Copy every line of the records below where the word "votre" occurs.

Dataset entries

━━━━━━━━━━

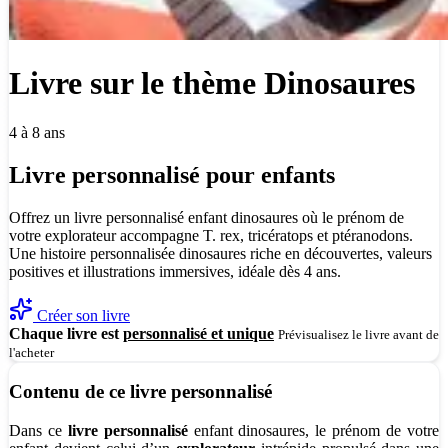
Livre sur le thème Dinosaures
4 à 8 ans
Livre personnalisé pour enfants
Offrez un livre personnalisé enfant dinosaures où le prénom de
votre explorateur accompagne T. rex, tricératops et ptéranodons.
Une histoire personnalisée dinosaures riche en découvertes, valeurs
positives et illustrations immersives, idéale dès 4 ans.
Créer son livre
Chaque livre est
personnalisé et unique
Prévisualisez le livre avant de
l'acheter
Contenu de ce livre personnalisé
Dans ce
livre personnalisé
enfant dinosaures, le prénom de votre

━━━━━━━━━━

§ **RESPONSE AREA**:
votre explorateur accompagne T. rex, tricératops et ptéranodons.
enfant dinosaures, le prénom de votre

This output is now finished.